MLOps Engineer in Westminster employer: Cloudbeds
Contact Detail:
Cloudbeds Recruiting Team
StudySmarter Expert Advice 🤫
We think this is how you could land MLOps Engineer in Westminster
✨Tip Number 1
Network like a pro! Reach out to folks in the industry, especially those already at Cloudbeds. A friendly chat can open doors and give you insider info on what they're really looking for.
✨Tip Number 2
Show off your skills! If you've got a portfolio or GitHub with projects related to MLOps, make sure to highlight them during interviews. Real-world examples speak volumes about your capabilities.
✨Tip Number 3
Prepare for technical challenges! Brush up on your Python and ML concepts, and be ready to tackle some coding problems. We love seeing how you think through solutions, so practice makes perfect!
✨Tip Number 4
Don’t forget to apply through our website! It’s the best way to ensure your application gets seen by the right people. Plus, it shows you're genuinely interested in joining our awesome team.
We think you need these skills to ace MLOps Engineer in Westminster
Some tips for your application 🫡
Tailor Your Application: Make sure to customise your CV and cover letter for the MLOps Engineer role. Highlight your experience with machine learning, data pipelines, and any relevant tools like Apache Airflow. We want to see how your skills align with what we do at Cloudbeds!
Showcase Your Projects: Include specific examples of projects you've worked on that demonstrate your expertise in MLOps and machine learning. Whether it's a personal project or something from a previous job, we love seeing real-world applications of your skills!
Be Clear and Concise: When writing your application, keep it clear and to the point. Use bullet points where possible to make it easy for us to read. We appreciate straightforward communication, so don’t be afraid to show your personality while being professional!

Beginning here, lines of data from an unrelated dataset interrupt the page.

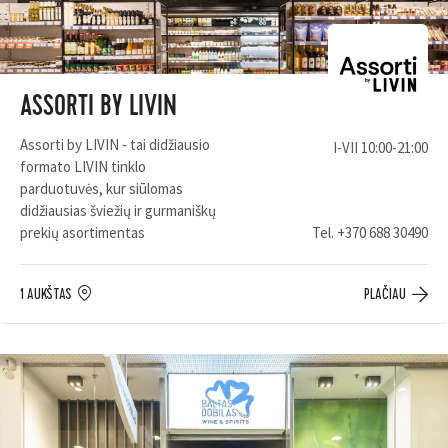
ASSORTI BY LIVIN
Assorti by LIVIN - tai didžiausio
I-VII 10:00-21:00
formato LIVIN tinklo
parduotuvės, kur siūlomas
didžiausias šviežių ir gurmaniškų
prekių asortimentas
Tel.
+370 688 30490
1 AUKŠTAS
PLAČIAU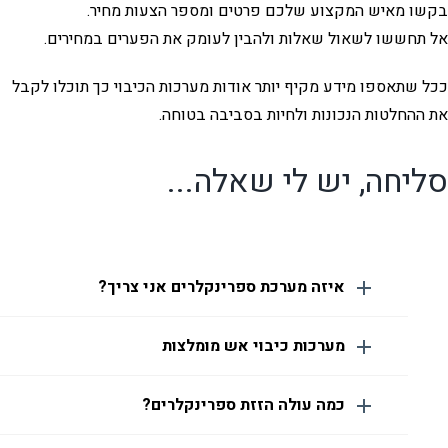
בקשו מאיש המקצוע שלכם פרטים ומספר הצעות מחיר.
אל תחששו לשאול שאלות ולהבין לעומק את הפערים במחירים.
ככל שתאספו מידע מקיף יותר אודות מערכות הכיבוי כך תוכלו לקבל
את ההחלטות הנכונות ולחיות בסביבה בטוחה.
סליחה, יש לי שאלה...
איזה מערכת ספרינקלרים אני צריך?
מערכות כיבוי אש מומלצות
כמה עולה הזזת ספרינקלרים?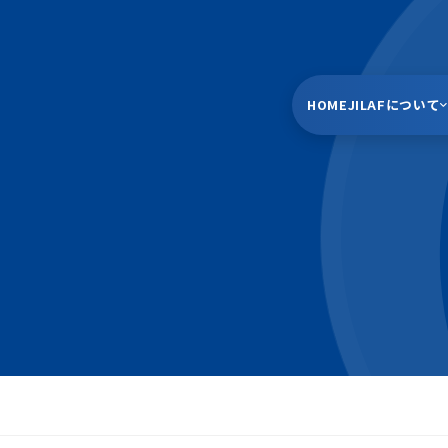
HOME
JILAFについて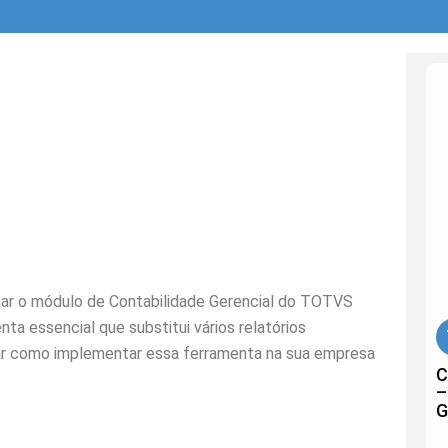
nar o módulo de Contabilidade Gerencial do TOTVS
ta essencial que substitui vários relatórios
ar como implementar essa ferramenta na sua empresa
C
–
G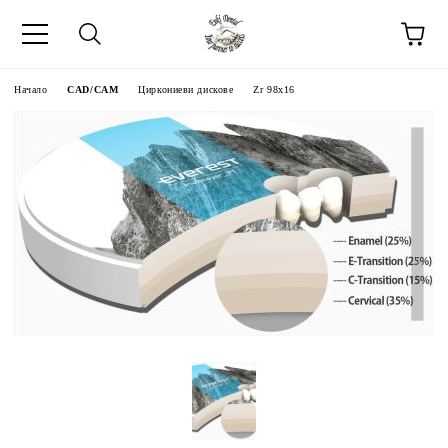
Начало
CAD/CAM
Циркониеви дискове
Zr 98x16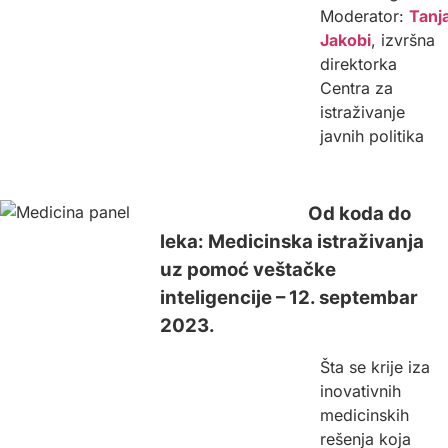
Moderator:
Tanj
Jakobi
, izvršna
direktorka
Centra za
istraživanje
javnih politika
Od koda do
leka: Medicinska istraživanja
uz pomoć veštačke
inteligencije – 12. septembar
2023.
Šta se krije iza
inovativnih
medicinskih
rešenja koja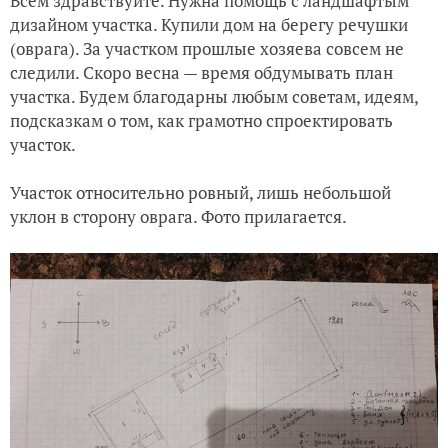
Всем здравствуйте. Нужна помощь с ландшафтым
дизайном участка. Купили дом на берегу речушки
(оврага). За участком прошлые хозяева совсем не
следили. Скоро весна — время обдумывать план
участка. Будем благодарны любым советам, идеям,
подсказкам о том, как грамотно спроектировать
участок.
Участок относительно ровный, лишь небольшой
уклон в сторону оврага. Фото прилагается.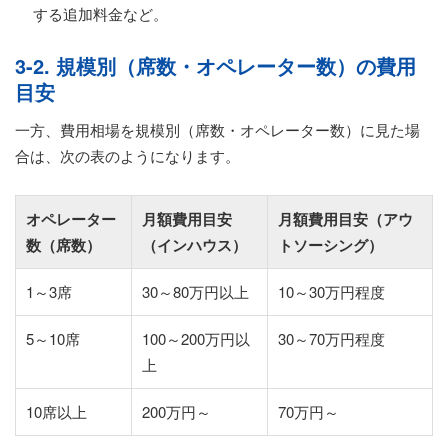
する追加料金など。
3-2. 規模別（席数・オペレーター数）の費用
目安
一方、費用相場を規模別（席数・オペレーター数）に見た場
合は、次の表のようになります。
オペレーター
月額費用目安
月額費用目安（アウ
数（席数）
（インハウス）
トソーシング）
1～3席
30～80万円以上
10～30万円程度
5～10席
100～200万円以
30～70万円程度
上
10席以上
200万円～
70万円～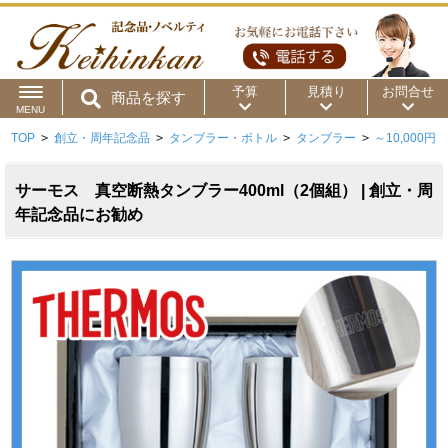
予算
見積り
お問合せ
商品を探す
MENU
TOP
>
創立・周年記念品
>
タンブラー・ボトル
>
タンブラー
>
～10,000円
用途から
～50円
～100円
～200円
商品カテゴリ
サーモス 真空断熱タンブラー400ml（2個組） | 創立・周
～300円
～500円
～1,000円
年記念品にお勧め
価格帯から
～2,000円
～5,000円
～10,000円
～15,000円
～20,000円
～30,000円
～50,000円
50,001円～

Apply Through Our Website: We encourage you to apply directly through our website. It’s the best way for us to receive your application and ensures you’re considered for the role. Plus, it gives you a chance to explore more about our culture and values!
How to prepare for a job interview at Cloudbeds
✨Know Your MLOps Inside Out
Make sure you brush up on your MLOps knowledge before the interview. Understand the key concepts like CI/CD for model training, testing, and deployment. Be ready to discuss how you've implemented these practices in past projects.
✨Showcase Your Problem-Solving Skills
Prepare to share specific examples of how you've tackled complex challenges in machine learning. Think about times when you had to apply creative, data-driven solutions to improve system performance or reliability.
✨Familiarise Yourself with Their Tech Stack
Cloudbeds uses tools like Apache Airflow for orchestration, so it’s a good idea to get comfortable with these technologies. If you have experience with similar tools, be sure to highlight that during your chat.
✨Communicate Effectively
Since collaboration is key at Cloudbeds, practice articulating your thoughts clearly. Be prepared to explain technical concepts in a way that non-technical team members can understand, showcasing your excellent communication skills.